:: RECORDS FOR THE EXERCISE ::
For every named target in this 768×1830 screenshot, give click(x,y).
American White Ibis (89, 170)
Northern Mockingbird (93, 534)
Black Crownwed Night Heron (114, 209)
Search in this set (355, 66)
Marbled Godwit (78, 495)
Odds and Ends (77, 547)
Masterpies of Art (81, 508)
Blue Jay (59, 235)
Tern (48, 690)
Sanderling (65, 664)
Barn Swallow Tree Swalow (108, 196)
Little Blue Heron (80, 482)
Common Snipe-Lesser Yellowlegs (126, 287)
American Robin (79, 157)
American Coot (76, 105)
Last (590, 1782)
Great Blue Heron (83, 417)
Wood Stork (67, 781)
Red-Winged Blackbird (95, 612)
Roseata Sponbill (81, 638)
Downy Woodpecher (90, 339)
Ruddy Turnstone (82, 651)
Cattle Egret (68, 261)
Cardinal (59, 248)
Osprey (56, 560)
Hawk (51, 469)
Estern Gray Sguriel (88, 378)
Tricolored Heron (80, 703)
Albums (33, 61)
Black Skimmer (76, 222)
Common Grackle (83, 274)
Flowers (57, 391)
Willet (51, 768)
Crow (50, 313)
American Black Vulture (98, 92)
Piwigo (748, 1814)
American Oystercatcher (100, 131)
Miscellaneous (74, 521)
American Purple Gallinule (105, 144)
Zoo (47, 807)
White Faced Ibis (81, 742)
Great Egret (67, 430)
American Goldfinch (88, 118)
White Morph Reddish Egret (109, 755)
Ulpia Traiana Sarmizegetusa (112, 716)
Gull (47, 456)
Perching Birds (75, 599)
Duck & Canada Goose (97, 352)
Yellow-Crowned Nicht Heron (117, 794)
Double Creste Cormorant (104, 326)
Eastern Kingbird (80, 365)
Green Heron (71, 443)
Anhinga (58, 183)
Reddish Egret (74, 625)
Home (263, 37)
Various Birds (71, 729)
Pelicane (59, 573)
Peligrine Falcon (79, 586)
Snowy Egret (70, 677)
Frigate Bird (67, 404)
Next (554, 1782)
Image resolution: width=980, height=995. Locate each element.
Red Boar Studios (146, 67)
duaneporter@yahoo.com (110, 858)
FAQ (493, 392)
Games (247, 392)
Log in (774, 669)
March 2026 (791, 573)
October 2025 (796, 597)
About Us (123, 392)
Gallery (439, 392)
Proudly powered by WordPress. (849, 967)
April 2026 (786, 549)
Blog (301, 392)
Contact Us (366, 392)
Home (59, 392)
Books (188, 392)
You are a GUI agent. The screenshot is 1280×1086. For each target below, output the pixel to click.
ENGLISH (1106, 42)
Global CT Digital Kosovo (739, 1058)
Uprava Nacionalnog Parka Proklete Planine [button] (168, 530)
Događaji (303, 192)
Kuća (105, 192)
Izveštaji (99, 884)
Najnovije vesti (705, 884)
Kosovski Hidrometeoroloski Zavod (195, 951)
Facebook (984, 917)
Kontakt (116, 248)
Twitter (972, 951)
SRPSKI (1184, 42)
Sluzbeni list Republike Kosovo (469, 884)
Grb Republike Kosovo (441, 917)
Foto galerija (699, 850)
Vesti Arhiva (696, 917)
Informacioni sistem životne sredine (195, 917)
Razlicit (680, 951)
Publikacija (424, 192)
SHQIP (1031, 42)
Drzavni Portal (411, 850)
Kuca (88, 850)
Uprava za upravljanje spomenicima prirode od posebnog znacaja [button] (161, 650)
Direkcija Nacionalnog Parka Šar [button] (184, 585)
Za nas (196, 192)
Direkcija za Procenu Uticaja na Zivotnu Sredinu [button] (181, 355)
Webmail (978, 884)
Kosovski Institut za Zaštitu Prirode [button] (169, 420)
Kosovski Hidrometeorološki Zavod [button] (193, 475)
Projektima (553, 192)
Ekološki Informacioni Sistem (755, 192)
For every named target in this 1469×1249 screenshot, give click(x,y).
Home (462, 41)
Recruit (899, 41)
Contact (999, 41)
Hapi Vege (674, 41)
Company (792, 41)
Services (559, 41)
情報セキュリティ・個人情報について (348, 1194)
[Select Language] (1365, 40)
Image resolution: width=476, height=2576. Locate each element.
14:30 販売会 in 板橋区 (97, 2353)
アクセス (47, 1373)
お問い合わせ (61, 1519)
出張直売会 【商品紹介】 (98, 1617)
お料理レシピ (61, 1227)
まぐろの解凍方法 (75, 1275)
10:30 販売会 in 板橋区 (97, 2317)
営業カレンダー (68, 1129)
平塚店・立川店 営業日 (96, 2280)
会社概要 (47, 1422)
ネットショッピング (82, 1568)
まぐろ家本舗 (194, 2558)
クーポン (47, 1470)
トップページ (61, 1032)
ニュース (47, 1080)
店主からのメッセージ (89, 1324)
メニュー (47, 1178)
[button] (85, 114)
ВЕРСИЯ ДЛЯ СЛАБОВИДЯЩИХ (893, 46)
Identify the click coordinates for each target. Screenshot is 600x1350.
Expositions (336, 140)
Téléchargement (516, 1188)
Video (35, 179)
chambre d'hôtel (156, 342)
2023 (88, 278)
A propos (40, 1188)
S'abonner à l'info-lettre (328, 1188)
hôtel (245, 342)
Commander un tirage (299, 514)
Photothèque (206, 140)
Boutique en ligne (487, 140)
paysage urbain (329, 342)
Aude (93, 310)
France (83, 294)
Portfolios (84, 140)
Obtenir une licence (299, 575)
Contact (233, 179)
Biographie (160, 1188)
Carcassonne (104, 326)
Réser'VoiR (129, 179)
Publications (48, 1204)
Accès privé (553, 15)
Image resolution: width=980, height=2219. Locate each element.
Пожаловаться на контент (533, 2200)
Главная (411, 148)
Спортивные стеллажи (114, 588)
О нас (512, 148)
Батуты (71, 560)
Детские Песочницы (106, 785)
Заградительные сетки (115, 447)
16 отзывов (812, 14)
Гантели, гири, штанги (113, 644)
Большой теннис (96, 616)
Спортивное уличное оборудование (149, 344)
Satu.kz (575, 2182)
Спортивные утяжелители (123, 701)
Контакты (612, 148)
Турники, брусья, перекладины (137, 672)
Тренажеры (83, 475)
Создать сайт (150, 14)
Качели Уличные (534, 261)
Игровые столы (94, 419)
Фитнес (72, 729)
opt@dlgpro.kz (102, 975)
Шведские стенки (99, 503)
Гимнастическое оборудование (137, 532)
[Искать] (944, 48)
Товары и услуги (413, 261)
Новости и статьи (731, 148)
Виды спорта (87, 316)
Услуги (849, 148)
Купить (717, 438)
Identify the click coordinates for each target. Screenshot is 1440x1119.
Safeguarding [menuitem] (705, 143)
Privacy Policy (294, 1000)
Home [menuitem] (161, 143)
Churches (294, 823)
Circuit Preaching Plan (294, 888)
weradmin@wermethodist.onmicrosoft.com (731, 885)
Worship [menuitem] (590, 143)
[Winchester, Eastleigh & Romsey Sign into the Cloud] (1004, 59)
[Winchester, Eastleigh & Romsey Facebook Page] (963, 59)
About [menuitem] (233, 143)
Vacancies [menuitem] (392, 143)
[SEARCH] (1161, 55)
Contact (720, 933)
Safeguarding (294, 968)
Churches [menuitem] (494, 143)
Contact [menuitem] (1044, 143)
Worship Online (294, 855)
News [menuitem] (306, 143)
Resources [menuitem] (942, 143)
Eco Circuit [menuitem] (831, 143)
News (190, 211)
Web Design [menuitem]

:: WHAT THE TASK ASKS ::
Which lines hold the string "Informacioni"? Copy all of them from the data above.

:: ANSWER FOR THIS EXERCISE ::
Informacioni sistem životne sredine (195, 917)
Ekološki Informacioni Sistem (755, 192)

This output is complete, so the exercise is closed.